In time it was treated, if in a terribly erratic fashion.  More and more people woke up to the fact something was wrong.  Parents made efforts not to infect their children (or make sure they weren’t as badly infected).  Some people managed complete cures, others managed to put the disease into remission with temporary flare-ups.  In times many people began realizing there was a sickness, though there were arguments over how bad it was, how infected someone was, and so on.

But there were those who didn’t want to be cured.  They thought the disease was normal, or they benefitted from it, or they didn’t know better, or they celebrated it out of a weird contrarianism, or they feared change.  Some of them were so extreme they mostly interacted with other infected people, and their diseases got worse and worse, and some who found them became easily infected.

However, by now people knew enough about the diseases that those who regarded it as normal or even something to celebrate were usually doing so as a choice.  They were presented a healthier world and option, and choose otherwise – some even recruited into their odd worship of the illness.

——-

Misogyny is a cultural disease.  It turns people against each other, limits members of society, produces violence, restrains growth, dehumanizes us, and holds down the members of a society.  It’s out there, it’s out there in force, but people have been fighting it in whole or half-heartedly, and I think we’ve certainly reduced the infections, had remissions, and even had people get cured.  We’re more and more aware of it.

Elliot Rodgers was at least a troubled person if not someone who needed a lot more therapy.  At best he was a person who wasn’t able to cope and chose a dark path, at worst he had the mental equivalent of a compromised immune system.  Either way, the world of misogyny he waded into was a place where the disease was worshipped, and he got infected bad.

Wether he sought infection or was vulnerable, a cultural pathology was a gateway to him becoming a murderer.  It ended up in his bizarre manifesto which seems to be every misogynistic trope and fantasy I’ve seen on the internet, clearly pointing to how he was “infected” by the various anti-women groups.

Elliot Rodgers was infected with a problem of our culture.  Any debate really is about the method and how it could have been prevented, not if it existed.  He became the embodiment of a larger problem, an extreme case of an already extreme world.

So that’s how I view it.  Our culture has a disease that harms us, and we need to address it – and to do that we need to be aware and admit it. #YesAllWomen is a way to say “here are the symptoms, there is a problem, it is real, and it is true.”

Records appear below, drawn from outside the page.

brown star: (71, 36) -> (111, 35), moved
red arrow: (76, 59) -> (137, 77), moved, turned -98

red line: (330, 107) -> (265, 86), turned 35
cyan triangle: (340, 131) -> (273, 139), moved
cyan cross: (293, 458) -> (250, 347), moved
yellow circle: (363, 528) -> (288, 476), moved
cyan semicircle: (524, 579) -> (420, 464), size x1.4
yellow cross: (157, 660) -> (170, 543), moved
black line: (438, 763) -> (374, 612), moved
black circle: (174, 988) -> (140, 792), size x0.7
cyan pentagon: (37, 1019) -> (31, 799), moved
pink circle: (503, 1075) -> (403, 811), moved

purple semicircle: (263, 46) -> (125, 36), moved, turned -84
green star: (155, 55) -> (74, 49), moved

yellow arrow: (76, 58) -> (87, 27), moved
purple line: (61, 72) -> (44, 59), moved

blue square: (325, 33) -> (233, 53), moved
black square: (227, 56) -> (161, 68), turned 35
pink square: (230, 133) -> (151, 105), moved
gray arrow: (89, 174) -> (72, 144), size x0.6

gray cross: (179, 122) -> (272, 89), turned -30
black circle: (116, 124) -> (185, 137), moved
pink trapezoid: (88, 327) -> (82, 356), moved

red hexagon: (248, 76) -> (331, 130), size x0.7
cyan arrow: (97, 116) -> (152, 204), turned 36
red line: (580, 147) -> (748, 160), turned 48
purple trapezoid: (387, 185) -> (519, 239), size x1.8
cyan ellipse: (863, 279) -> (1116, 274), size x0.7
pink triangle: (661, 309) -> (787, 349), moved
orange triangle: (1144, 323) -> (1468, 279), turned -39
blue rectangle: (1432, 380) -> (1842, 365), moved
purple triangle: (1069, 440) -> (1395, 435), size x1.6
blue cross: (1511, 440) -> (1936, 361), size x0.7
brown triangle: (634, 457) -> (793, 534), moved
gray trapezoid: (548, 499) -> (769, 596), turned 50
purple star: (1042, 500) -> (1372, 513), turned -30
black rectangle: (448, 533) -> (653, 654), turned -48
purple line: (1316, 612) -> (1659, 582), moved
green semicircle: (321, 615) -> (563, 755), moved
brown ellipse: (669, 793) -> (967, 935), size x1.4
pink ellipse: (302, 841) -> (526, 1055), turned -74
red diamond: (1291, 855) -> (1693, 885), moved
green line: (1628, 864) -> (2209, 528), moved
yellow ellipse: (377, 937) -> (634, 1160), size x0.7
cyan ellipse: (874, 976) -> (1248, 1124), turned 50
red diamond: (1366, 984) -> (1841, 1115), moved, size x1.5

In the end, Elliot Rodgers didn’t take responsibility, blamed a bunch of other people, and killed folks.

We can be responsible, fight the disease in others and ourselves.  But we have to listen.

As for taking action? Beyond some of the resources I posted:

  • If you’re male, honestly review your behavior and ask female friends/relatives if you’ve shown any misogyny.  Be open to criticism.
  • Call out misogyny when you see it.
  • Join an organization, donate to one, or otherwise get involved in something that assists fighting misogyny.
  • Support the #YesAllWomen hashtag.  I’m an admitted skeptic of hastags, but this one is getting attention, showing camaraderie, and also giving useful ideas and information.
  • Pay attention to gender politics when you vote, and look for people that support human rights versus those biased against genders.
  • Come up with your OWN advice and post it to get people to take action.  Let me know.